The low hum of the ventilation system dies. The silence where the AC used to be is deafening.
“Okay,” Max announces, climbing onto a chair. “We are on backup power. That means Life Support and ORs only. No AC. No elevators. No non-essential electronics.”
He looks around the room.
“If you are holding a coffee maker, unplug it. If you are charging your phone, stop. We need every volt.”
I look at the espresso machine I installed in the break room. I mourn it silently.
“It’s going to get hot,” Jax O’Connell adds, appearing from the shadows like a survivalist prepper who has been waiting for this exact moment. “And it’s going to get smelly. If you have peppermint oil, put it under your nose now. If you don't, godspeed.”
Luke turns to me. In the amber light, he looks tired and sharp.
“York,” he says. “We have to move the non-criticals to the third floor. The ground floor is a flood risk.”

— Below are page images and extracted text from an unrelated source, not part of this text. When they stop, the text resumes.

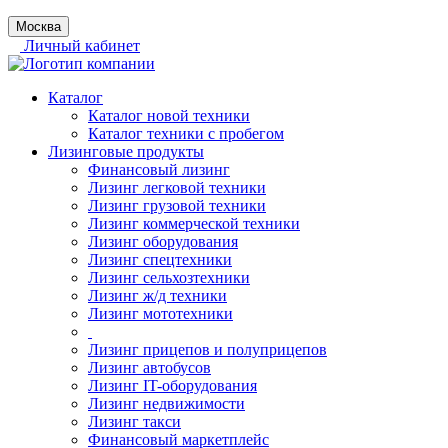
Москва
Личный кабинет
Каталог
Каталог новой техники
Каталог техники с пробегом
Лизинговые продукты
Финансовый лизинг
Лизинг легковой техники
Лизинг грузовой техники
Лизинг коммерческой техники
Лизинг оборудования
Лизинг спецтехники
Лизинг сельхозтехники
Лизинг ж/д техники
Лизинг мототехники
Лизинг прицепов и полуприцепов
Лизинг автобусов
Лизинг IT-оборудования
Лизинг недвижимости
Лизинг такси
Финансовый маркетплейс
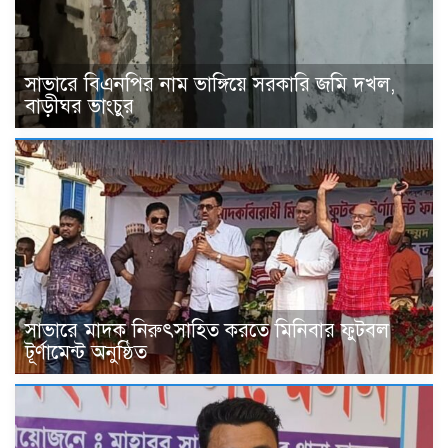
সাভারে বিএনপির নাম ভাঙ্গিয়ে সরকারি জমি দখল,
বাড়ীঘর ভাংচুর
সাভারে মাদক নিরুৎসাহিত করতে মিনিবার ফুটবল
টূর্ণামেন্ট অনুষ্ঠিত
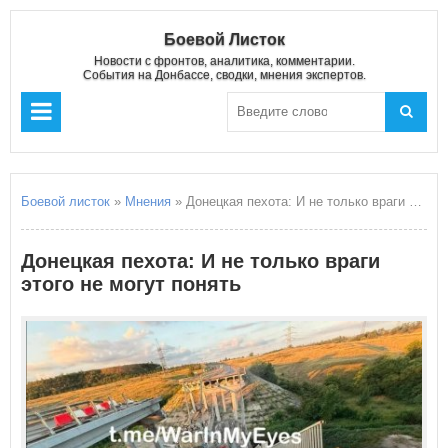
Боевой Листок
Новости с фронтов, аналитика, комментарии.
События на Донбассе, сводки, мнения экспертов.
Боевой листок
»
Мнения
» Донецкая пехота: И не только враги этого не могут понять
Донецкая пехота: И не только враги
этого не могут понять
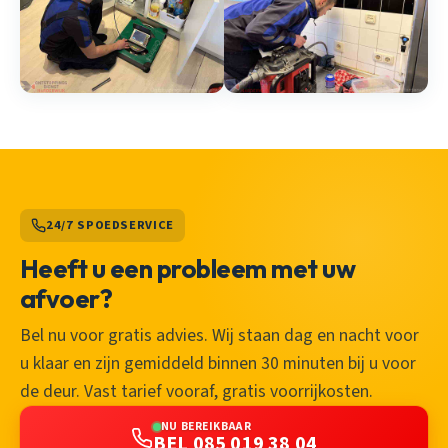
24/7 SPOEDSERVICE
Heeft u een probleem met uw
afvoer?
Bel nu voor gratis advies. Wij staan dag en nacht voor
u klaar en zijn gemiddeld binnen 30 minuten bij u voor
de deur. Vast tarief vooraf, gratis voorrijkosten.
NU BEREIKBAAR
BEL 085 019 38 04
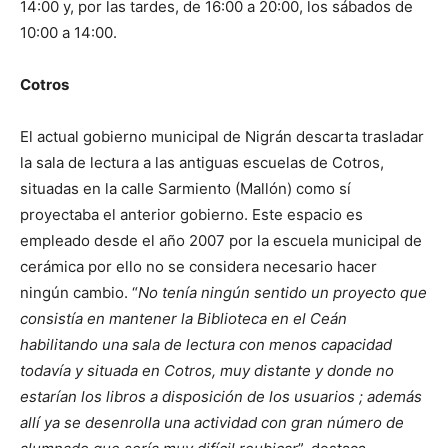
14:00 y, por las tardes, de 16:00 a 20:00, los sábados de
10:00 a 14:00.
Cotros
El actual gobierno municipal de Nigrán descarta trasladar
la sala de lectura a las antiguas escuelas de Cotros,
situadas en la calle Sarmiento (Mallón) como sí
proyectaba el anterior gobierno. Este espacio es
empleado desde el año 2007 por la escuela municipal de
cerámica por ello no se considera necesario hacer
ningún cambio. “
No tenía ningún sentido un proyecto que
consistía en mantener la Biblioteca en el Ceán
habilitando una sala de lectura con menos capacidad
todavía y situada en Cotros, muy distante y donde no
estarían los libros a disposición de los usuarios ; además
allí ya se desenrolla una actividad con gran número de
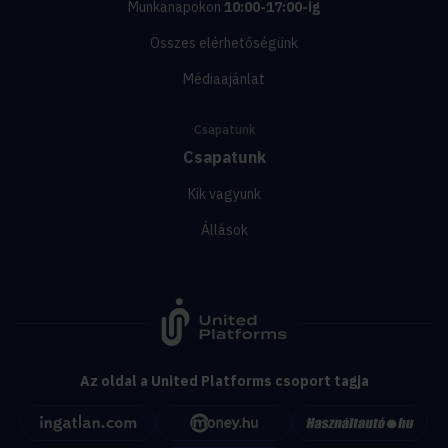
Munkanapokon
10:00-17:00-ig
Összes elérhetőségünk
Médiaajánlat
Csapatunk
Csapatunk
Kik vagyunk
Állások
Az oldal a United Platforms csoport tagja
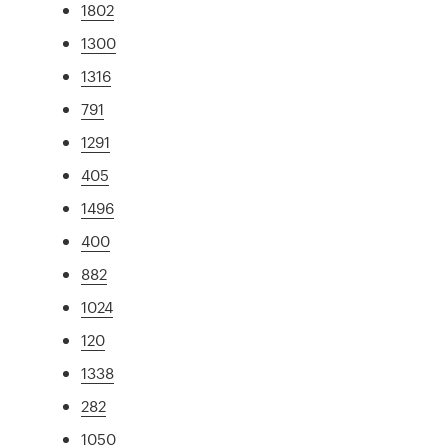
1802
1300
1316
791
1291
405
1496
400
882
1024
120
1338
282
1050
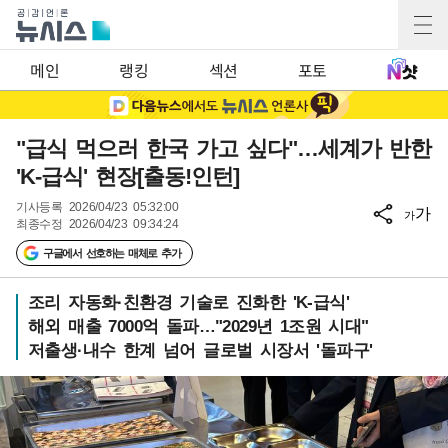
메인
랭킹
섹션
포토
"급식 먹으러 한국 가고 싶다"…세계가 반한
'K-급식' 현장[출동!인턴]
기사등록
2026/04/23 05:32:00
가
가
최종수정
2026/04/23 09:34:24
구글에서 선호하는 매체로 추가
조리 자동화·친환경 기술로 진화한 'K-급식'
해외 매출 7000억 돌파…"2029년 1조원 시대"
저출생·내수 한계 넘어 글로벌 시장서 '돌파구'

“The elevators are down,” I point out.
“Yes.”
“And we are moving… people. Sick people. Who cannot walk.”
“Yes.”
“I need to call my lawyer,” I say. “This feels like a labour violation.”
“Grab the transport chair,” Luke orders, ignoring my legal counsel. “We’re starting with Bay 4. Mr. Bromley.”
“Bromley?” I groan. “The Magic 8-Ball guy? He’s back?”
“He fell on a candelabra,” Luke says grimly. “He says he was ‘dusting with passion.’ He has twelve stitches in his gluteus maximus and he refuses to walk because it ‘disrupts his chakras.’”
“Fantastic.”
We hustle to Bay 4. Mr. Bromley is sitting on the bed, clutching a new Magic 8-Ball like a holy relic.
“The lights went out!” Mr. Bromley cries when he sees us. “The ball saysOutlook Not So Good! We’re doomed!”